L’ouvrage ainsi conçu permet une retraversée des récentes crises successives (dont les Gilets jaunes) à travers le prisme de la question unifiante du travail dont il souligne la dimension d’intérêt général et la centralité. Il montre notamment comment la transition écologique et énergétique annoncée par l’État passe par la mutation du travail, pierre angulaire des transformations des manières de produire. Les comparaisons entre la France et l’Europe du Nord qui mettent à mal les approches qui relèveraient d’un quelconque déterminisme technologique soulignent à plus d’un titre le rôle majeur des politiques publiques. En analysant les alternatives à l’œuvre au sein des entreprises dans des États de même envergure économique et technologique, elles montrent qu’un autre travail, indispensable, est possible et elles dégagent par là des points saillants, propres à mobiliser.

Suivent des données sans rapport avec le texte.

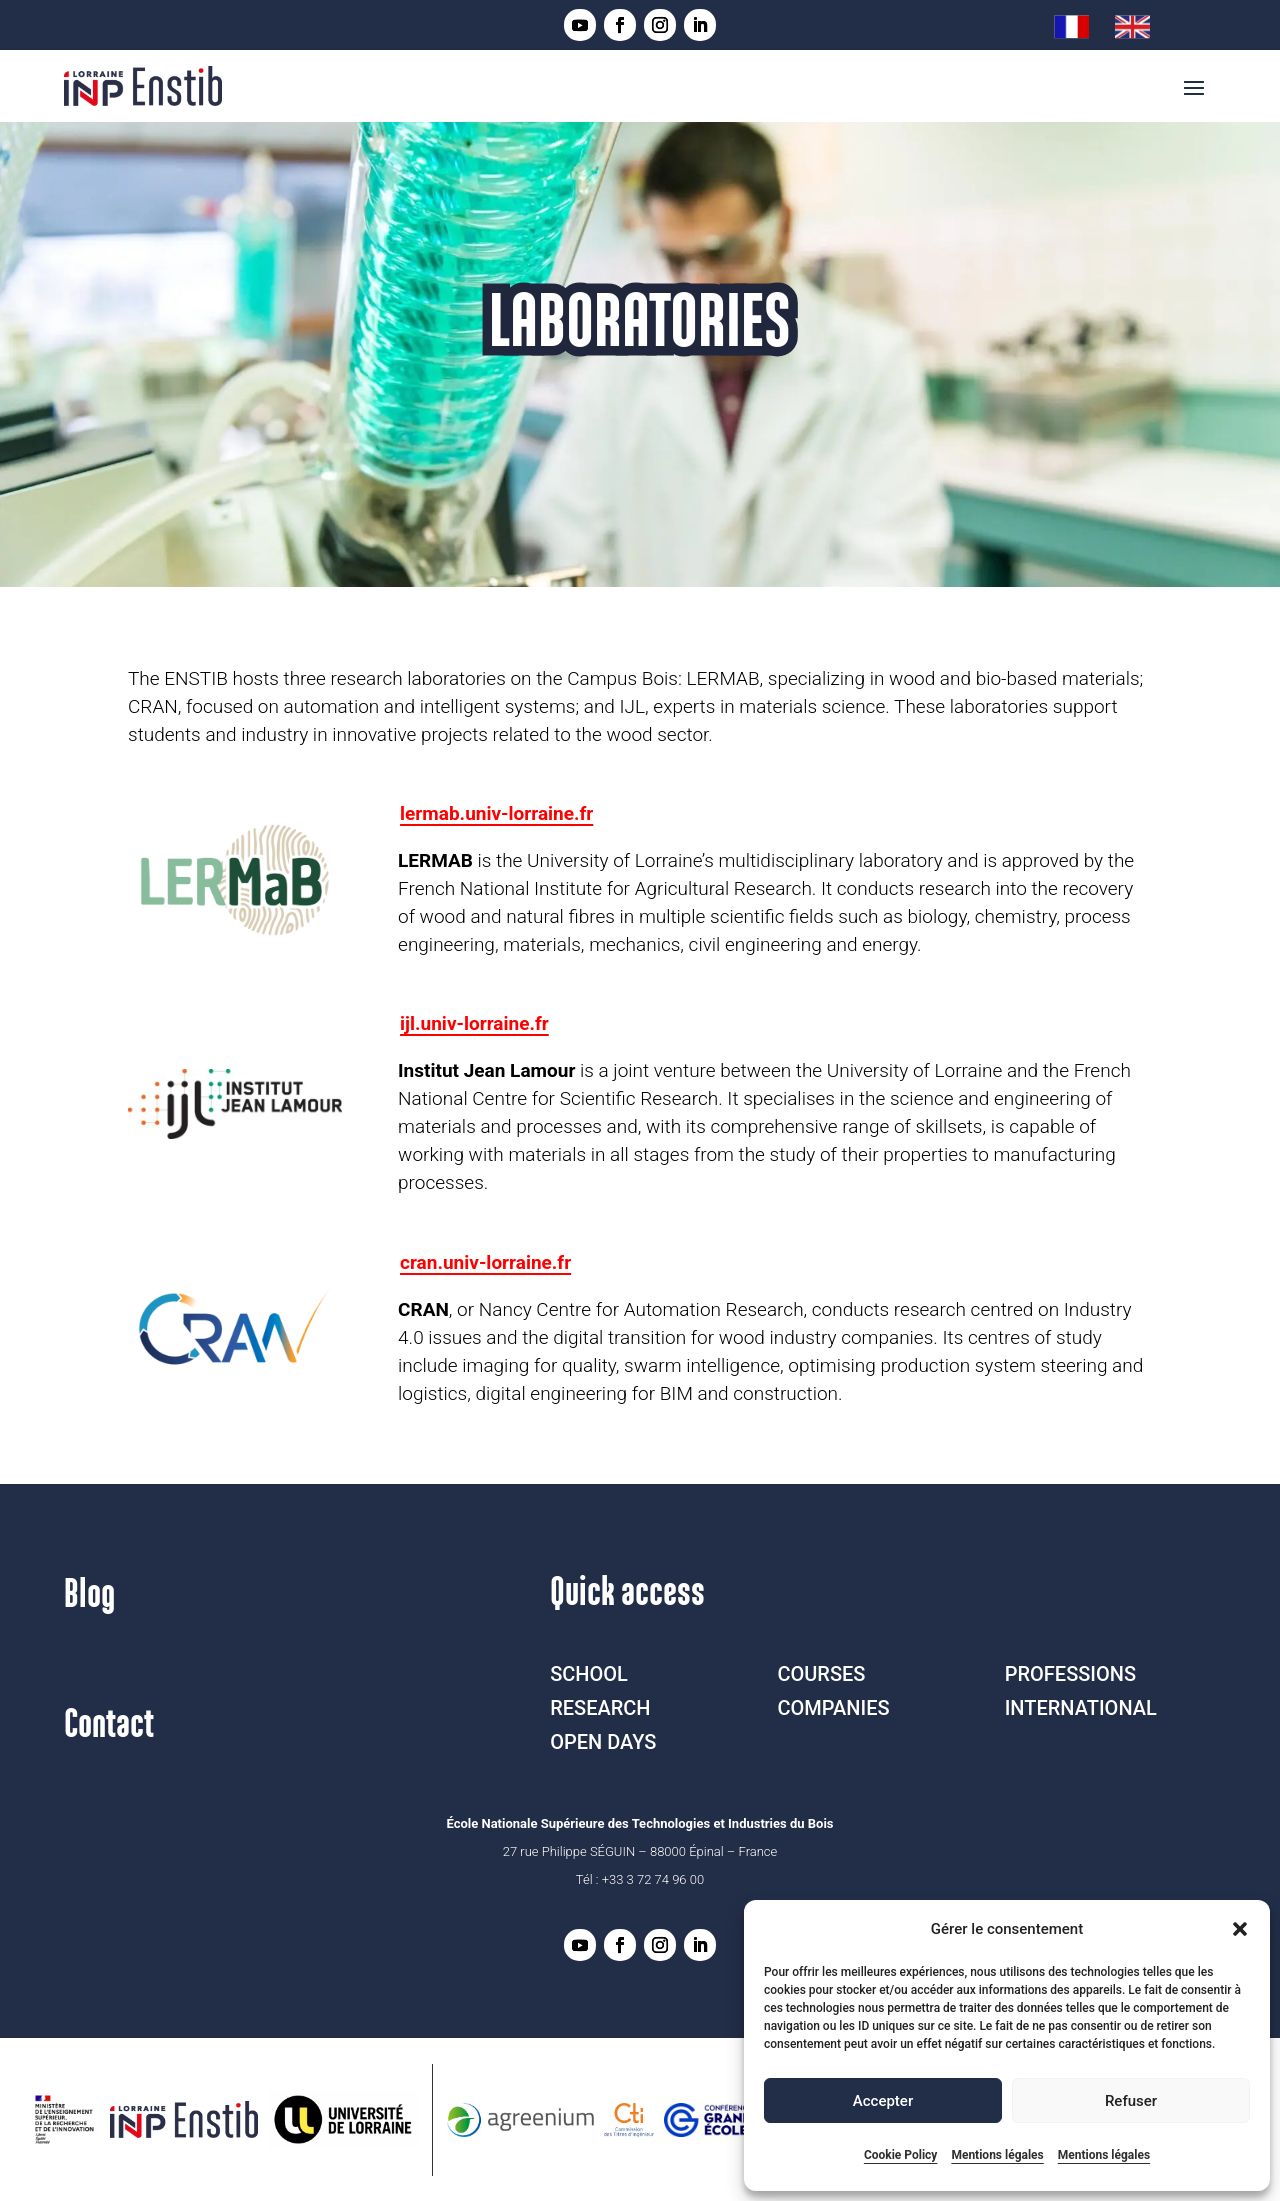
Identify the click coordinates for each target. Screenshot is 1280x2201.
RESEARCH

Reconnaissons qu’il pourra paraître insolite sinon brutal de glisser de cette somme importante au brillant pamphlet de la romancière Lydie Salvayre, opération d’autant plus osée qu’elle se voit confiée à une historienne. Une solution de facilité consisterait à dire que ces ouvrages, en miroir, soulignent les mêmes mutations du travail, dont la perte du sens au seul service du profit. Ce serait pourtant faire offense à ces pages que de les réduire aux maux objectifs qu’elle dénonce, fût-ce en d’autres termes. Car, au commencement et durablement, est ici l’écriture, écriture acérée qui « nous » met en marche, puisque tel est le sujet collectif choisi par l’auteure, aiguillonné, au fil des pages par cette autre figure d’elle-même, « Lydie Salvaire », mouche du coche en incise « nous » incitant sans cesse à ne reculer devant rien. Là où les « apologistes-du-travail-des-autres » osent prôner « la valeur travail » et les valeurs présumées « indiscutablement positives du travail-des-autres-au-service-du-Grand-Marché », Lydie Salvayre accuse le travail devenu « novembre perpétuel », en mariant magistralement l’intertextualité et le mélange des genres, dont un récit de vie d’autant plus désespérant qu’il est ordinaire. Et « pour ce que rire est le propre de l’homme », elle déploie dans des pages où Rabelais et bien d’autres « nous » accompagnent, un humour ravageur, dont la violence s’avère plus efficace que bien d’autres armes. 

Agir ou plutôt réagir face aux « apologistes-du-travail-des-autres » c’est s’adonner résolument à la paresse, car « la paresse est politique ». Lydie Salvayre esquisse une appréhension résolument différente du travail, « travail-patience », qui se fond avec le temps, s’y confond, « temps-vivant » et ce qu’il autorise : temps de respirer, d’aimer, de penser. Temps qui seul peut permettre de construire, livrant comme exemple s’il en est Marcel Proust, temps retrouvé en un mot. Travailler, c’est dès lors « habiter nos vies », « satisfaire à d’autres fins qu’au profit », « être maitre de nos horloges et de nos destinées ».

Si paresser, c’est « prendre le temps de concevoir la meilleure façon de se battre », sans que l’ouvrage vire à l’utopie, écrire, ici, l’est également. L’ouvrage, aussi drôle que puissant, a la force d’une arme qui libère, ici et maintenant.


[1] Récemment, Paul Magnette, L’autre moitié du monde. Essai sur le sens et la valeur du travail, La Découverte, 2023.